Interpretation & Why It Matters

  • Clinical practice signal
    Routine empiric calcium chloride during adult OHCA did not improve sustained ROSC (19% vs 27%; RR 0.72; 95% CI 0.49 to 1.03) and showed numerically lower survival and favourable neurological outcomes.
  • Safety plausibility
    Calcium dosing achieved marked biochemical effects post-ROSC (hypercalcaemia 74% vs 2% among measured post-ROSC patients), supporting biological plausibility for harm rather than “inadequate exposure”. 2
  • Implementation implication
    For systems where calcium is intermittently administered “because it might help”, COCA supports restricting calcium to well-defined indications rather than routine use in undifferentiated OHCA.

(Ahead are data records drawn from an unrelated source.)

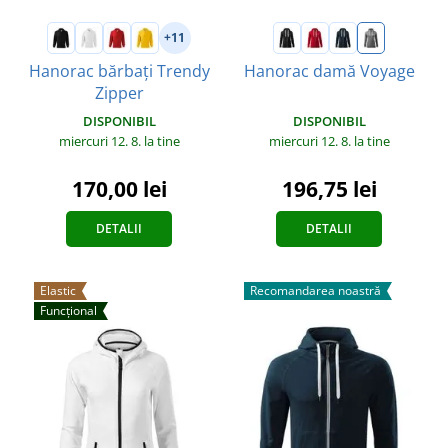
+11
Hanorac bărbați Trendy
Hanorac damă Voyage
Zipper
DISPONIBIL
DISPONIBIL
miercuri 12. 8.
la tine
miercuri 12. 8.
la tine
196,75 lei
170,00 lei
DETALII
DETALII
Elastic
Recomandarea noastră
Funcțional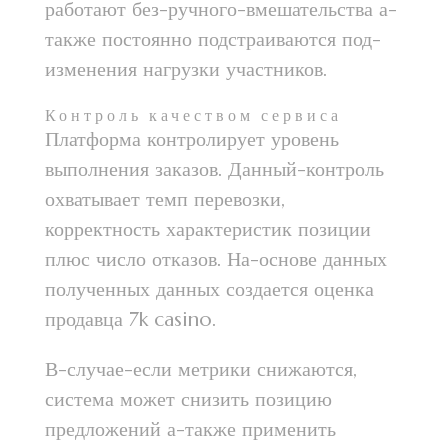
работают без-ручного-вмешательства а-
также постоянно подстраиваются под-
изменения нагрузки участников.
Контроль качеством сервиса
Платформа контролирует уровень
выполнения заказов. Данный-контроль
охватывает темп перевозки,
корректность характеристик позиции
плюс число отказов. На-основе данных
полученных данных создается оценка
продавца 7k casino.
В-случае-если метрики снижаются,
система может снизить позицию
предложений а-также применить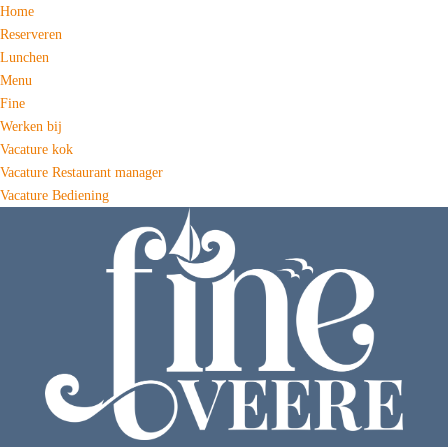
Home
Reserveren
Lunchen
Menu
Fine
Werken bij
Vacature kok
Vacature Restaurant manager
Vacature Bediening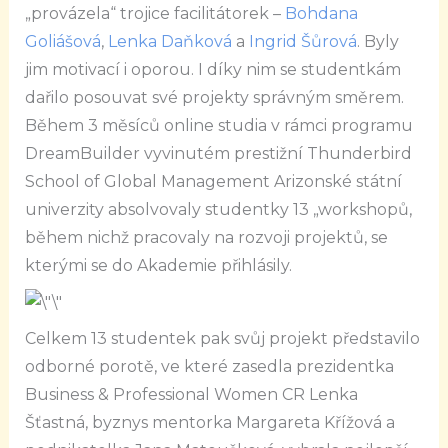
„provázela“ trojice facilitátorek –
Bohdana
Goliášová
,
Lenka Daňková
a
Ingrid Šůrová
. Byly
jim motivací i oporou. I díky nim se studentkám
dařilo posouvat své projekty správným směrem.
Během 3 měsíců online studia v rámci programu
DreamBuilder vyvinutém prestižní Thunderbird
School of Global Management Arizonské státní
univerzity absolvovaly studentky 13 „workshopů,
během nichž pracovaly na rozvoji projektů, se
kterými se do Akademie přihlásily.
Celkem 13 studentek pak svůj projekt představilo
odborné porotě, ve které zasedla prezidentka
Business & Professional Women CR Lenka
Šťastná, byznys mentorka Margareta Křížová a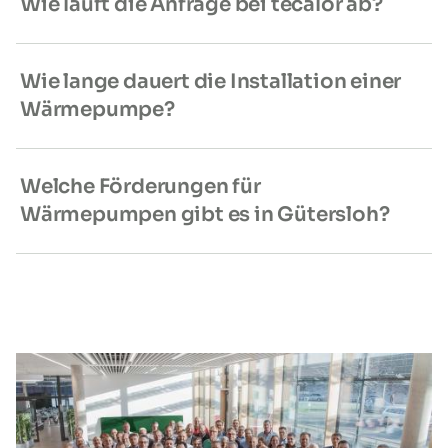
Wie läuft die Anfrage bei tecalor ab?
Wie lange dauert die Installation einer
Wärmepumpe?
Welche Förderungen für
Wärmepumpen gibt es in Gütersloh?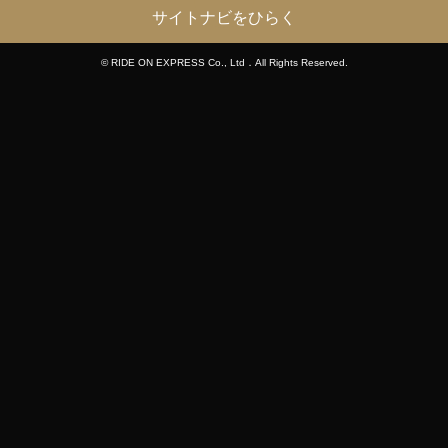
サイトナビをひらく
© RIDE ON EXPRESS Co., Ltd．All Rights Reserved.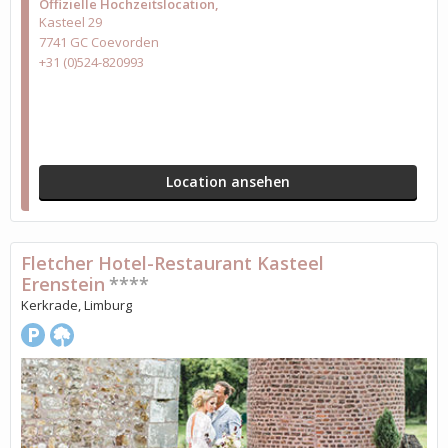
Offizielle Hochzeitslocation
Kasteel 29
7741 GC Coevorden
+31 (0)524-820993
Location ansehen
Fletcher Hotel-Restaurant Kasteel
Erenstein
****
Kerkrade, Limburg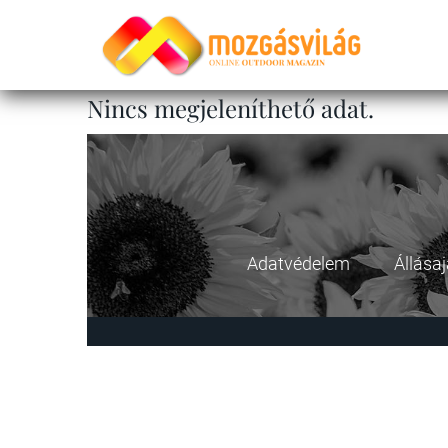
Nincs megjeleníthető adat.
Adatvédelem
Állása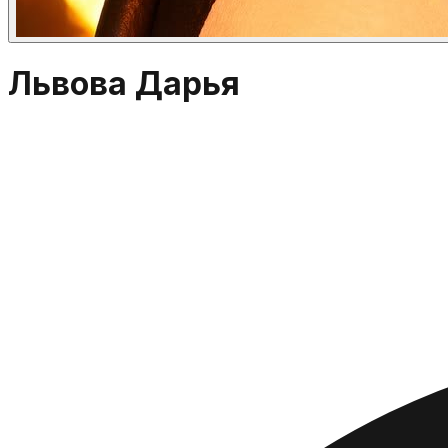
Львова Дарья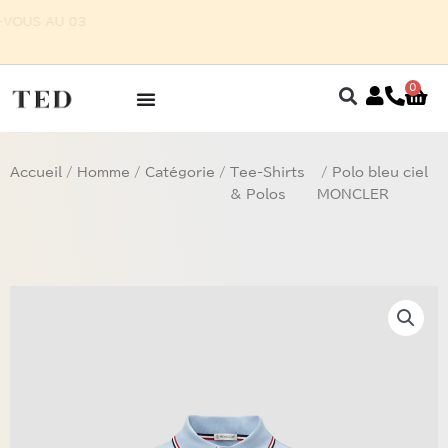
Aller
E POUR HOMME SUR RENDEZ-VOUS AU 03
au
87 75 27 32
contenu
0
Pan
Accueil
/
Homme
/
Catégorie
/
Tee-Shirts
/ Polo bleu ciel
& Polos
MONCLER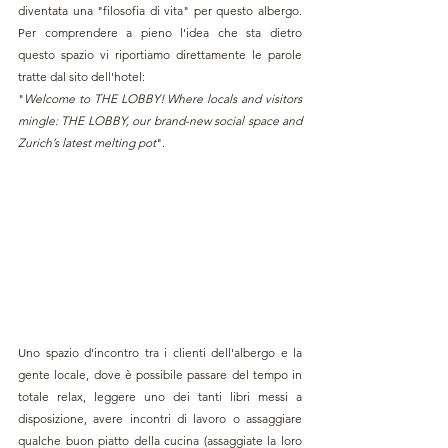
diventata una "filosofia di vita" per questo albergo. 
Per comprendere a pieno l'idea che sta dietro 
questo spazio vi riportiamo direttamente le parole 
tratte dal sito dell'hotel:
"
Welcome to THE LOBBY! Where locals and visitors 
mingle: THE LOBBY, our brand-new social space and 
Zurich’s latest melting pot
".
Uno spazio d'incontro tra i clienti dell'albergo e la 
gente locale, dove è possibile passare del tempo in 
totale relax, leggere uno dei tanti libri messi a 
disposizione, avere incontri di lavoro o assaggiare 
qualche buon piatto della cucina (assaggiate la loro 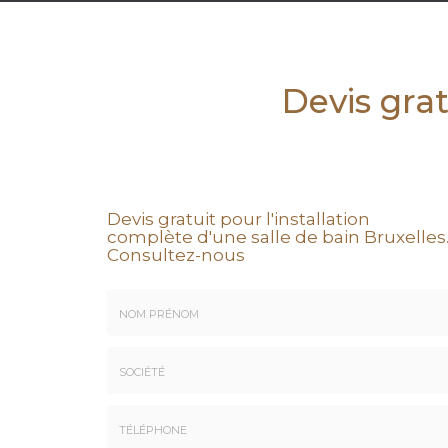
Devis grat
Devis gratuit pour l'installation
complète d'une salle de bain Bruxelles
Consultez-nous
Nom
&
Prénom
Société
*
: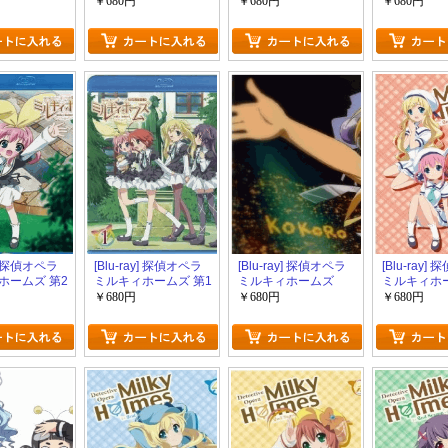
巻
巻
巻
￥680円
￥680円
￥680円
y] 探偵オペラ
[Blu-ray] 探偵オペラ
[Blu-ray] 探偵オペラ
[Blu-ray]
ホームズ 第2
ミルキィホームズ 第1
ミルキィホームズ
ミルキィホー
巻
SS~さようなら、小
幕 第6巻
￥680円
￥680円
￥680円
衣ちゃん。ロング・
グッドバイ・フォー
エバーよ永遠
に・・・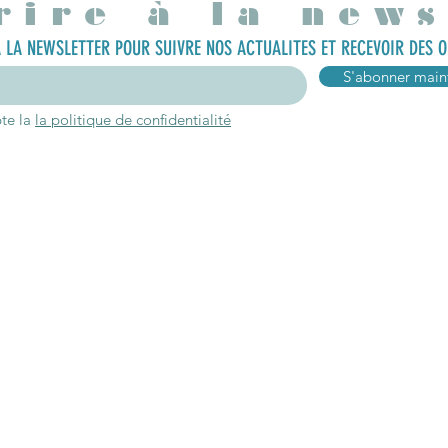
rire à la news
 LA NEWSLETTER POUR SUIVRE NOS ACTUALITES ET RECEVOIR DES O
S'abonner main
pte la
la politique de confidentialité
Connexion
Inform
ropos
Mon compte
Ou nous trouve
oire
Mes favoris
Contact
gagements
Mes commandes
Blog
aires
Programme Fidélité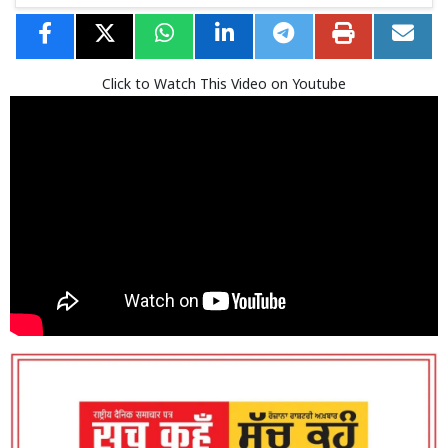
Click to Watch This Video on Youtube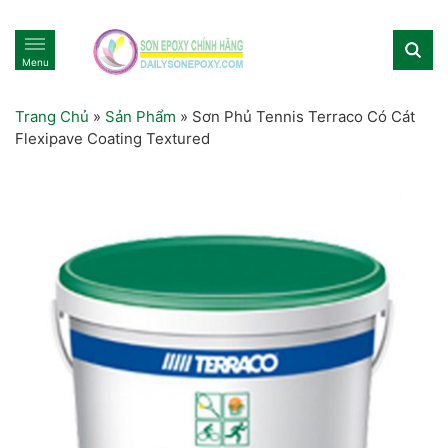
Menu
Trang Chủ
»
Sản Phẩm
»
Sơn Phủ Tennis Terraco Có Cát
Flexipave Coating Textured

Controversies & Subsequent Evidence

  • Early stopping and decision rule: The trial stopped early after an IDMC recommendation for potential harm, without a formal statistical stopping boundary; this improves patient safety but increases uncertainty and may exaggerate the apparent magnitude of harm. 1
  • Modified ITT vs strict ITT: Excluding randomised patients not meeting eligibility (eg traumatic arrests) can introduce bias even when the number is small (6/397), and it complicates comparisons with strictly ITT cardiac-arrest pharmacology trials.
  • Subgroup signal in PEA with ECG features: In patients with PEA and wide QRS/ischemic ECG patterns, ROSC appeared higher with calcium (8/39 [21%] vs 1/31 [3%]) but the estimate was imprecise and event-limited; a subsequent PEA-focused analysis explored this signal and emphasised the need for caution in over-interpreting subgroup effects. 4
  • Longer-term outcomes: A subsequent post hoc analysis of longer-term outcomes after calcium administration in COCA reported outcome patterns consistent with the index trial’s directionality, though absolute event counts remained small. 3
  • Systematic reviews/meta-analyses: Post-COCA syntheses conclude there is no high-certainty evidence of benefit for routine calcium during cardiac arrest and that the balance of evidence suggests possible harm; certainty remains limited because contemporary evidence is dominated by COCA plus small historical trials. 567
  • Guidelines: Contemporary international guidance continues to recommend against routine calcium administration during cardiac arrest and reserves calcium for specific indications (eg suspected hyperkalaemia/hypocalcaemia/calcium-channel blocker toxicity), aligning with COCA’s safety signal in undifferentiated OHCA. 8910

Summary

  • COCA tested routine IV/IO calcium chloride during adult non-traumatic OHCA (after first/second adrenaline doses) in a double-blind placebo-controlled RCT.
  • The trial stopped early for concern of harm; sustained ROSC was lower with calcium (19% vs 27%; RR 0.72; 95% CI 0.49 to 1.03).
  • Key patient-centred outcomes numerically favoured placebo (30-day survival 5.2% vs 9.1%; favourable neurological outcome 3.6% vs 7.6%), with wide uncertainty due to early stopping.
  • Biological separation was clear (post-ROSC hypercalcaemia common in calcium recipients), supporting plausibility of harm rather than inadequate dosing.
  • COCA supports avoiding routine calcium in undifferentiated adult OHCA and restricting its use to specific clinical indications.

Further Reading

Other Trials

Systematic Review & Meta Analysis

Observational Studies

Guidelines

Notes

  • Key secondary outcomes were 30-day survival and 30-day survival with favourable neurological outcome (mRS 0–3); early stopping limited precision for these patient-centred outcomes.
  • COCA addressed the “routine empiric calcium” question; it was not designed to test calcium for confirmed/suspected hyperkalaemia, hypocalcaemia, or calcium-channel blocker toxicity.

Overall Takeaway

In adult non-traumatic OHCA treated with contemporary ALS, routine IV/IO calcium chloride given after adrenaline did not improve sustained ROSC and showed numerically worse survival and neurological outcomes, prompting early trial termination for potential harm. COCA therefore shifts calcium away from an empiric “might help” arrest drug towards a targeted therapy reserved for specific indications.

Overall Summary

  • Routine calcium chloride during undifferentiated adult OHCA is not supported and may be harmful; restrict use to specific clinical indications.